Video Workflow Automation-1: A Serverless Watchfolder Workflow on GCP using Bitmovin APIs

Video Workflow Automation-1: A Serverless Watchfolder Workflow on GCP using Bitmovin APIs

In my previous blog post, we saw why and how we can run Bitmovin encoding jobs on GCP. We also saw how video file-based transcoding workflows on GCP can be set up using Bitmovin solutions to convert source media into output formats.

Once you start using Bitmovin on GCP to encode videos, the next step is naturally to build an automated workflow to process your content.

Set up a Serverless watch-folder workflow

In this example, I have created a serverless video transcoding watchfolder workflow solution using several GCP services including Google Cloud Storage (GCS), Google Compute Engine (GCE) and Google Cloud Functions.
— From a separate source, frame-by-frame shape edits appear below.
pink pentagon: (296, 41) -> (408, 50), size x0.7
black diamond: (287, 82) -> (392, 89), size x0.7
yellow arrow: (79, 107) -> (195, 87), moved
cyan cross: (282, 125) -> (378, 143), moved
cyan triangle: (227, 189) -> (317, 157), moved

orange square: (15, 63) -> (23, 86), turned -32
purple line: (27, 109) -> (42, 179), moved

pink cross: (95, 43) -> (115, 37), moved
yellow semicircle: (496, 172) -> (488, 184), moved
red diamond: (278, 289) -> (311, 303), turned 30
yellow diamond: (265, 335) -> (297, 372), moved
Each video uploaded to GCS bucket input folder creates the following outputs:

  • An MPEG-DASH and Apple HLS adaptive bitrate streams (both audio and video), for playout on multiple devices with different network bandwidth connections
  • Manifests files for both HLS and MPEG-DASH playback (.m3u8 and .mpd)
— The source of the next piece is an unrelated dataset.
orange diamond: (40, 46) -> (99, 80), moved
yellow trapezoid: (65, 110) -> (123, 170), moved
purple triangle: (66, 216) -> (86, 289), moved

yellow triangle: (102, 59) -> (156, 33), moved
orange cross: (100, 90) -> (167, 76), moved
Project Repository on GitHub for running Bitmovin on GCP (For the impatient!)

This repository on GitHub contains code that can be run both standalone and in a serverless environment .There is also a companion tutorial in README.md for the pre-reqs and for creating this workflow step-by-step. It also contains architecture diagrams.
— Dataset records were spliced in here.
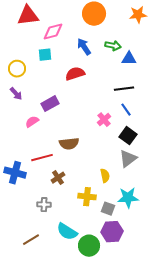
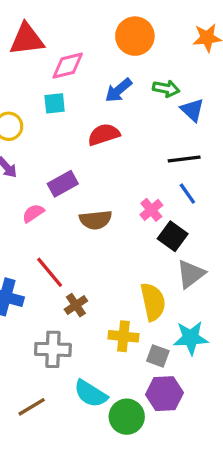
blue arrow: (84, 47) -> (119, 90), turned -96
blue triangle: (129, 59) -> (192, 110), turned 42
black square: (128, 136) -> (173, 236), moved
brown semicircle: (69, 144) -> (96, 220), moved
red line: (42, 158) -> (50, 272), turned 65
yellow semicircle: (105, 176) -> (153, 302), size x1.6
gray cross: (44, 205) -> (53, 349), size x1.5

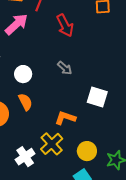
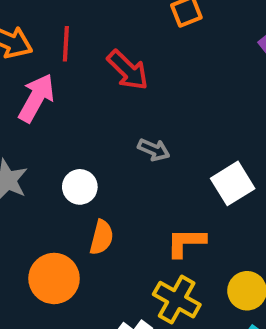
white square: (97, 97) -> (233, 183), turned -30
orange semicircle: (25, 102) -> (101, 237), turned 60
saibalaji4/bitmovin-on-gcp-encode
This repository contains python code that will help you encode your source video files across multiple preset configs …
github.com

Walkthrough of the workflow

  1. User uploads a video to the watchfolder input bucket in GCS. Only files added to this bucket will trigger the workflow
  2. The GCS create and finalize event triggers the Cloud Function that runs the encode.py python script
  3. The python script calls the Bitmovin APIs to transcode the video into corresponding ts and mp4 segments
  4. The Bitmovin APIs spin Google Compute Engine VMs (VMs and PVMs) to run the job
  5. The video segments (ts and mp4) are stored in the configured GCS output bucket
  6. When the encoding job finishes, it calls a webhook HTTP endpoint event which triggers another Google Cloud function
  7. This second function calls Bitmovin APIs to create manifest files (.m3u8 and .mpd)
  8. The Bitmovin APIs use the existing GCE instances to generate the manifest files
  9. The manifest files are uploaded to the GCS output bucket

Note: The GCP infrastructure is completely managed by the Bitmovin APIs. The VMs are deleted automatically whenever the jobs are completed and there are no new pending jobs

Use this workflow to use different encoding preset configurations

In the main.py script under the vod-basic-encoder folder, you should see the following VOD preset configs. It’s easy to create outputs with other formats supported by Bitmovin . You can refer to this Bitmovin doc for the supported formats, codecs and configurations.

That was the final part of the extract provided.